CHIQ strangle positions are structurally neutral / high-volatility (long premium, OTM); the modeled P&L assumes European-style exercise at expiration and ignores early assignment, transaction costs, dividends paid before expiry on the stock leg (when present), and the bid-ask spread on the listed chain. CHIQ positions also carry Financial Services sector concentration risk; news flow inside the sector (peer earnings, regulatory shifts, supply-chain headlines) can move CHIQ alongside the broader basket even when CHIQ-specific fundamentals are unchanged. Always rebuild the position from current CHIQ chain quotes before placing a trade.

Frequently asked questions

What is a strangle on CHIQ?
A strangle on CHIQ is the strangle strategy applied to CHIQ (etf). The strategy is structurally neutral / high-volatility (long premium, OTM): A long strangle buys an OTM call and an OTM put at offset strikes, cheaper than a straddle but requiring a larger underlying move to profit since both wings start out-of-the-money. With CHIQ etf trading near $19.41, the strikes shown on this page are snapped to the nearest listed CHIQ chain strike and the premiums come straight from the end-of-day bid/ask midpoint.
How are CHIQ strangle max profit and max loss calculated?
Upside max profit is unbounded; downside max profit is bounded at the put strike minus the combined debit (reached at zero). Max loss equals the combined debit times 100 (reached anywhere between the two OTM strikes). Two breakevens at call-strike plus debit and put-strike minus debit. For the CHIQ strangle priced from the end-of-day chain at a 30-day expiry (ATM IV 31.90%), the computed maximum profit is unbounded per contract and the computed maximum loss is -$74.50 per contract. Live intraday quotes will differ as the chain moves through the trading session.
What is the breakeven for a CHIQ strangle?

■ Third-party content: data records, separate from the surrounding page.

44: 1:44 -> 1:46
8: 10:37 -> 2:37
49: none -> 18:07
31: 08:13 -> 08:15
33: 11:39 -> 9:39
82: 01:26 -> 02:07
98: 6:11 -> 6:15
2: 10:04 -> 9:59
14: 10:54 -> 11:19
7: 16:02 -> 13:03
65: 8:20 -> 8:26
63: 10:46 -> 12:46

The breakeven for the CHIQ strangle priced on this page is roughly $17.26 and $20.75 at expiration, derived from end-of-day chain premiums. Breakeven is the underlying price at which the strategy's P&L crosses zero ignoring transaction costs and assignment risk. The current CHIQ market-implied 1-standard-deviation expected move is approximately 9.15%; if the move sits well outside the breakeven distance, the structure's risk-reward becomes correspondingly tighter.

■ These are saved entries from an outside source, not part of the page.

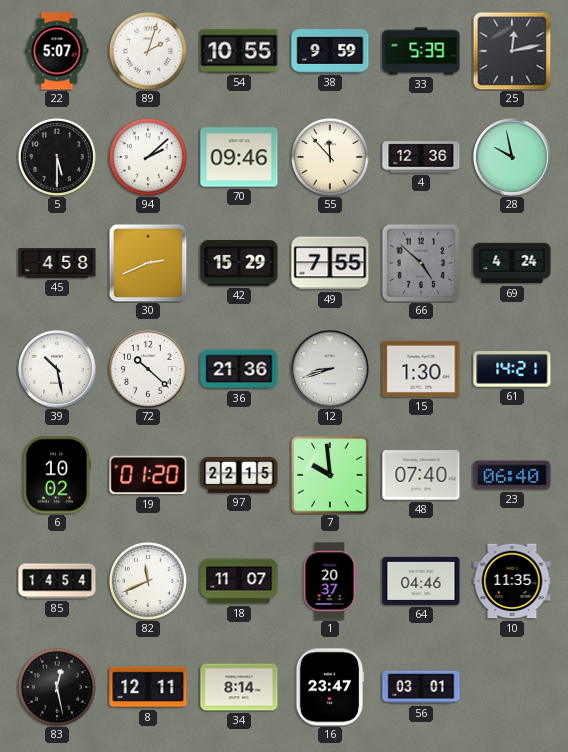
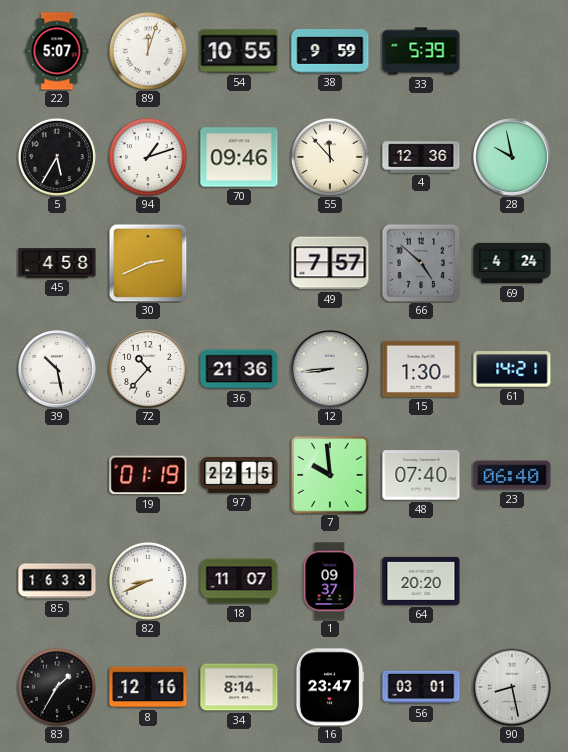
89: 2:03 -> 12:03
25: 12:13 -> none
5: 5:30 -> 5:35
94: 2:08 -> 1:12
42: 15:29 -> none
49: 7:55 -> 7:57
72: 10:22 -> 10:37
12: 8:42 -> 8:44
6: 10:02 -> none
19: 01:20 -> 01:19
85: 14:54 -> 16:33
82: 11:41 -> 8:41
1: 20:37 -> 09:37
64: 04:46 -> 20:20
10: 11:35 -> none
83: 12:28 -> 1:35
8: 12:11 -> 12:16
90: none -> 8:28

When should you consider a strangle on CHIQ?
Strangles on CHIQ are the cheaper cousin of the straddle - traders use them when they want a large directional move but are willing to give up the inner-strike sensitivity in exchange for a lower up-front debit on the CHIQ chain.
How does current CHIQ implied volatility affect this strangle?
CHIQ ATM IV is at 31.90% with IV rank near 3.91%, which is on the low end of its 1-year range. Premium-buying structures (long call, long put, debit spreads) are relatively cheap in this regime; premium-selling structures collect less credit per unit risk.